# RDD Lineage Caching Microbenchmark

In [1]:
import time
from functools import wraps
from typing import Callable, TypeVar, Any

T = TypeVar('T')

def time_function(func: Callable[..., T]) -> Callable[..., T]:
    @wraps(func)
    def wrapper(*args, **kwargs) -> T:
        start_time = time.time()
        result = func(*args, **kwargs)
        end_time = time.time()
        
        print(f"{func.__name__} executed in {end_time - start_time:.6f} seconds")
        return result
    
    return wrapper

In [2]:
# IMPORTANT: This code assumes you've done the preparation-related steps in getting-started.ipynb

from ndn_compute_client import NdnComputeClient
client = NdnComputeClient('http://localhost:5214')

In [4]:
dataset = client.create_dataset("appA/events.log.jsonl")
dataset.transform(lambda df: df.apply(lambda row: sum([__import__("math").sin(__import__("random").random()) * __import__("math").cos(__import__("random").random()) for _ in range(333)]), axis=1)).cache()

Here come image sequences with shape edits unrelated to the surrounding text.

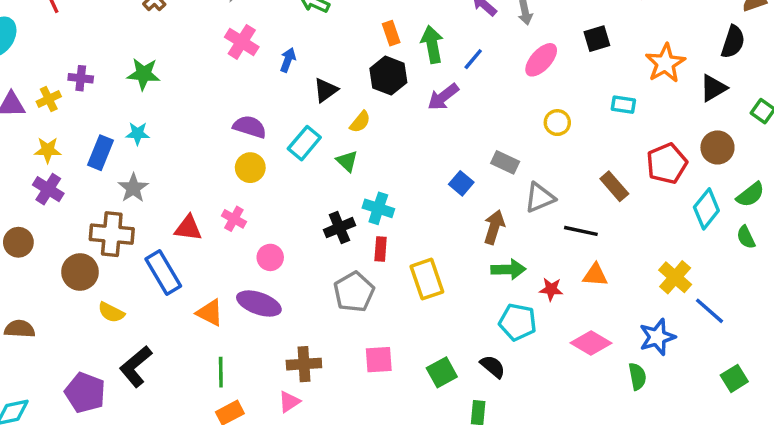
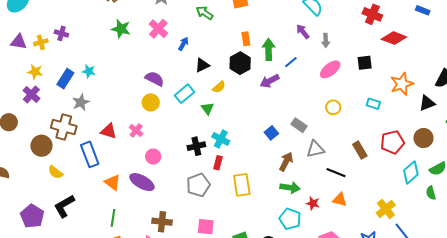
green star: (144, 74) -> (121, 29), moved

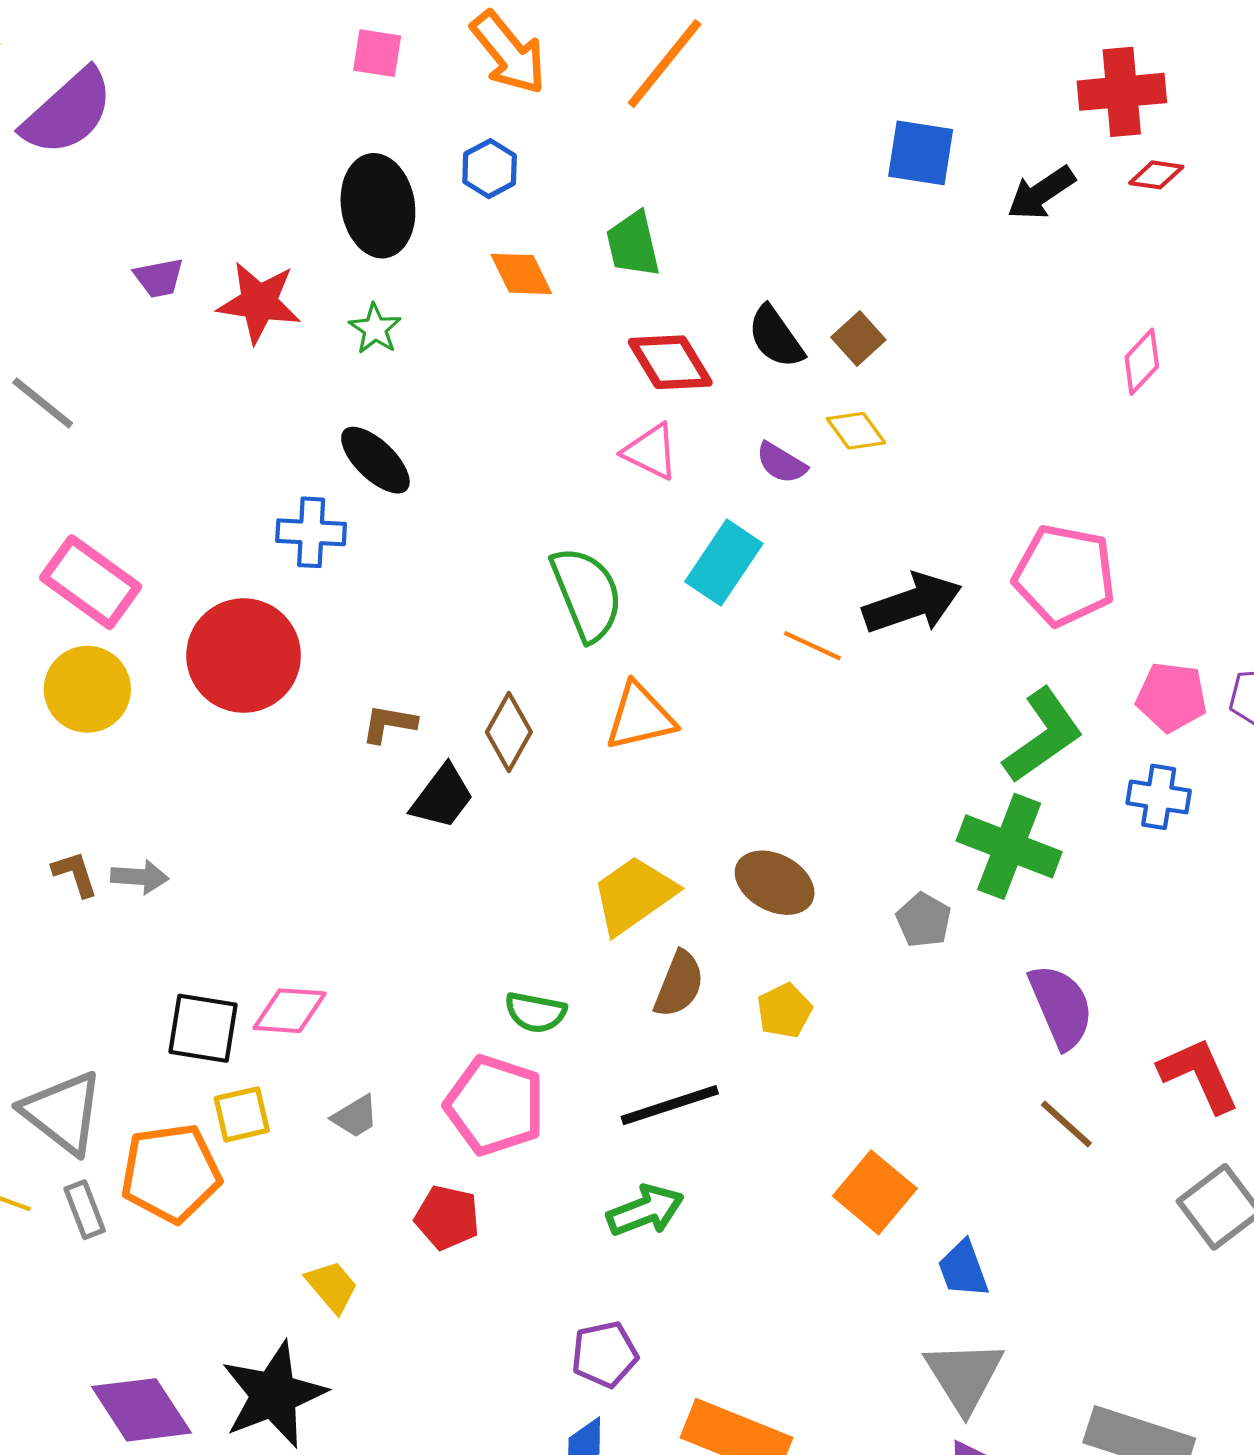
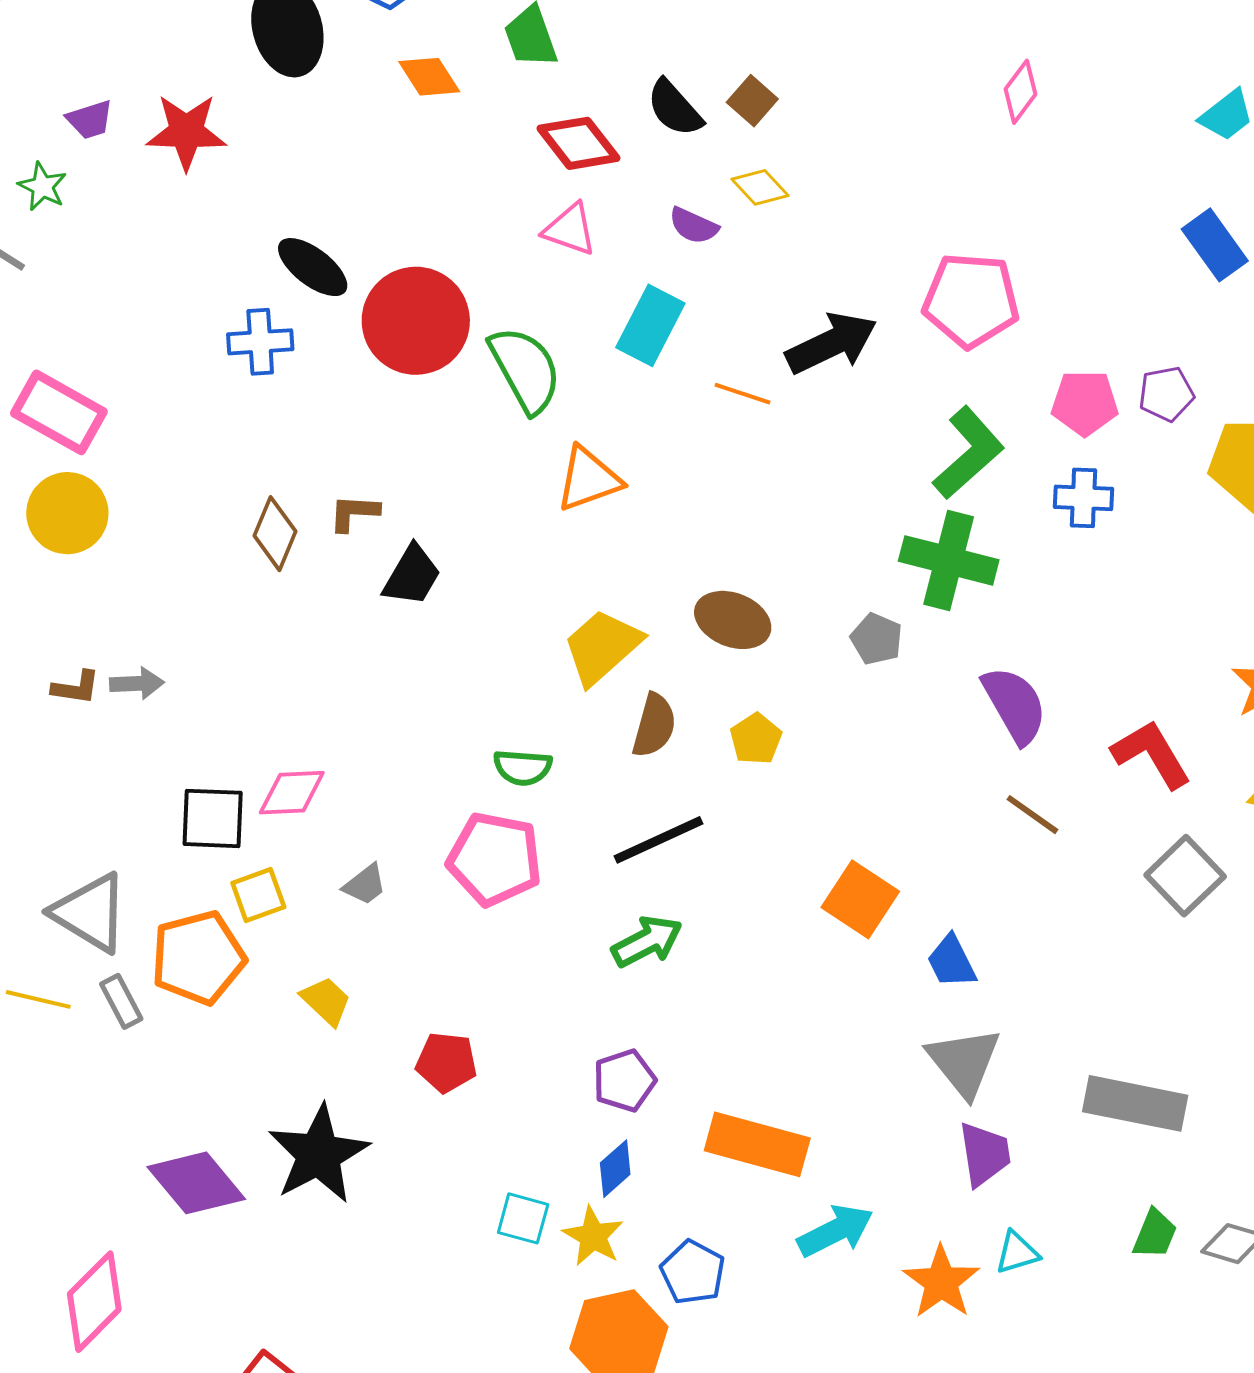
green star: (375, 329) -> (42, 187), moved
red circle: (244, 656) -> (416, 321), moved
brown diamond: (509, 732) -> (275, 534), moved
brown L-shape: (75, 874) -> (76, 688), turned 123
red pentagon: (447, 1217) -> (446, 1062), moved
yellow trapezoid: (332, 1286) -> (326, 1001), moved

<ndn_compute_client.ndn_compute_client.NdnComputeClient.create_dataset.<locals>.Dataset at 0x107c04dd0>

In [5]:
@time_function
def fetch_without_intermediate_lineage():
    dataset = client.create_dataset("appA/events.log.jsonl")
    big_op = dataset.transform(lambda df: df.apply(lambda row: sum([__import__("math").sin(__import__("random").random()) * __import__("math").cos(__import__("random").random()) for _ in range(333)]), axis=1))
    lens = big_op.map(lambda r: len(str(r)))
    df1 = lens.map(lambda r: r + 1).collect()
    df2 = lens.map(lambda r: r + 2).collect()
    print(df1.shape)
    print(df2.shape)

In [18]:
@time_function
def fetch_with_intermediate_lineage():
    dataset = client.create_dataset("appA/events.log.jsonl")
    big_op = dataset.transform(lambda df: df.apply(lambda row: sum([__import__("math").sin(__import__("random").random()) * __import__("math").cos(__import__("random").random()) for _ in range(333)]), axis=1))
    lens = big_op.map(lambda r: len(str(r))).cache()
    df1 = lens.map(lambda r: r + 1).collect()
    df2 = lens.map(lambda r: r + 2).collect()
    print(df1.shape)
    print(df2.shape)

In [19]:
# No Intermediate Cache
fetch_without_intermediate_lineage()

(439417, 1)
(439417, 1)
fetch_without_intermediate_lineage executed in 93.137566 seconds


In [20]:
# With Intermediate Cache
fetch_with_intermediate_lineage()

(439417, 1)
(439417, 1)
fetch_with_intermediate_lineage executed in 81.193584 seconds


## Results:

Note that I need to restart NFD between trials, so the above code isn't in a loop.

|           | No intermediate cache | With intermediate cache |
|-----------|-----------------------|-------------------------|
| 1         | 93.005059             | 82.221597               |
| 2         | 93.009149             | 81.884614               |
| 3         | 93.138039             | 82.068494               |
| 4         | 93.061103             | 80.967617               |
| 5         | 93.137566             | 81.193584               |
| **Mean**  | 93.07                 | 81.67                   |
| **Stdev** | 0.07                  | 0.55                    |